Machine Learning Guided Design of Single–Phase Hybrid Lead Halide White Phosphors

Designing new single‐phase white phosphors for solid‐state lighting is a challenging trial–error process as it requires to navigate in a multidimensional space (composition of the host matrix/dopants, experimental conditions, etc.). Thus, no single‐phase white phosphor has ever been reported to exhibit both a high color rendering index (CRI ‐ degree to which objects appear natural under the white illumination) and a tunable correlated color temperature (CCT).

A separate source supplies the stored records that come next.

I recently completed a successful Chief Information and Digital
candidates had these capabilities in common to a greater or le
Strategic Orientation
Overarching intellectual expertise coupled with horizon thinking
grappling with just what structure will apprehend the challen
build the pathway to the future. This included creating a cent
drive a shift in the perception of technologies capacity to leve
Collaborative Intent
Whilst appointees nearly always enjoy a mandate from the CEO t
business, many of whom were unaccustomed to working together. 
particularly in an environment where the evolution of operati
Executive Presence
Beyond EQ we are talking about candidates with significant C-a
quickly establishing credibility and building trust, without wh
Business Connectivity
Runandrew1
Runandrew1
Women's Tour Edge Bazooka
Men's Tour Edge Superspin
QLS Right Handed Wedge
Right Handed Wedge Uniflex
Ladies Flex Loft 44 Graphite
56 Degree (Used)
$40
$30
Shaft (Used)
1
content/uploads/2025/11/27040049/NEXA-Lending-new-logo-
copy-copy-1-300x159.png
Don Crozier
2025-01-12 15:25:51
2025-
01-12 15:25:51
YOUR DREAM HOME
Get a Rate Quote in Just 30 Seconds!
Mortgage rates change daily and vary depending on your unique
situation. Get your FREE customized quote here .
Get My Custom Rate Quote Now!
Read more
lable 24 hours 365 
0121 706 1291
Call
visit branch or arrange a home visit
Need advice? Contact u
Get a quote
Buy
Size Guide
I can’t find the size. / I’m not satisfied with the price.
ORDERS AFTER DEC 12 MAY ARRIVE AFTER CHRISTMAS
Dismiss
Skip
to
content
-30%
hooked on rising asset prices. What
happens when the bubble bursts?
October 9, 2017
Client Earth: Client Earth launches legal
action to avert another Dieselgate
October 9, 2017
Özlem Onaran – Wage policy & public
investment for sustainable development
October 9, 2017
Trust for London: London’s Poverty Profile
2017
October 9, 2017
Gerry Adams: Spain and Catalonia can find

In this article, a novel strategy consisting in iterating syntheses, characterizations, and machine learning (ML) models to design such white phosphors is demonstrated. With the guidance of ML models, a series of luminescent hybrid lead halides with ultra‐high color rendering (above 92) mimicking the light of the sunrise/sunset (CCT = 3200 K), morning/afternoon (CCT = 4200 K), midday (CCT = 5500 K), full sun (CCT = 6500K), as well as an overcast sky (CCT = 7000 K) are precisely designed. Through the guidance of machine learning tools, the host composition and dopants concentration of hybrid lead halides can be finely controlled to design a series of single‐phase white phosphors with ultra‐high color rendering (above 92) mimicking the light of the sunrise/sunset, morning/afternoon, midday, full sun, as well as an overcast sky.